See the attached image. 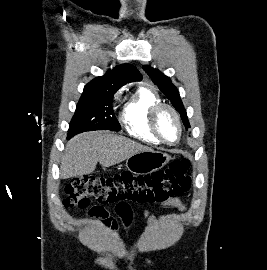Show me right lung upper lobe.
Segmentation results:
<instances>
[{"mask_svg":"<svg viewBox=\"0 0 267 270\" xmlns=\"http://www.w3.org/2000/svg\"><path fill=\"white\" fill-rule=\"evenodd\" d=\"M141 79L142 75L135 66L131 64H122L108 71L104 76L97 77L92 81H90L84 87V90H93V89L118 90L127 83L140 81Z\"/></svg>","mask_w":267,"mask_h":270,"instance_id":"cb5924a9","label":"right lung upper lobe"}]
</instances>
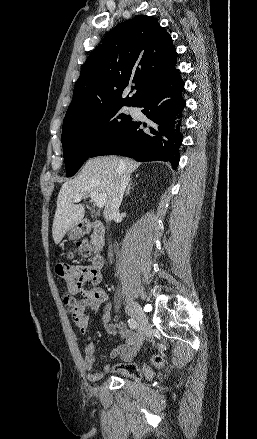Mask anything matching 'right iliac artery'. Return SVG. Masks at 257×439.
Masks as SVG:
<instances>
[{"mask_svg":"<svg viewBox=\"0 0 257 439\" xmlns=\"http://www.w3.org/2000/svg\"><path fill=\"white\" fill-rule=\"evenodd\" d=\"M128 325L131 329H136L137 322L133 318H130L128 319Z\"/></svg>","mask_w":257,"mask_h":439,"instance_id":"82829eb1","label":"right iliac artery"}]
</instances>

________

## YOUR GOAL
Beginning with the line in which "Mask anything matching" appears, repeat exactly each line down to the close of the material, leaving every picture out.

## EXPECTED ANSWER
Mask anything matching 'right iliac artery'. Return SVG. Masks at 257×439.
Masks as SVG:
<instances>
[{"mask_svg":"<svg viewBox=\"0 0 257 439\" xmlns=\"http://www.w3.org/2000/svg\"><path fill=\"white\" fill-rule=\"evenodd\" d=\"M128 325L131 329H136L137 322L133 318H130L128 319Z\"/></svg>","mask_w":257,"mask_h":439,"instance_id":"82829eb1","label":"right iliac artery"}]
</instances>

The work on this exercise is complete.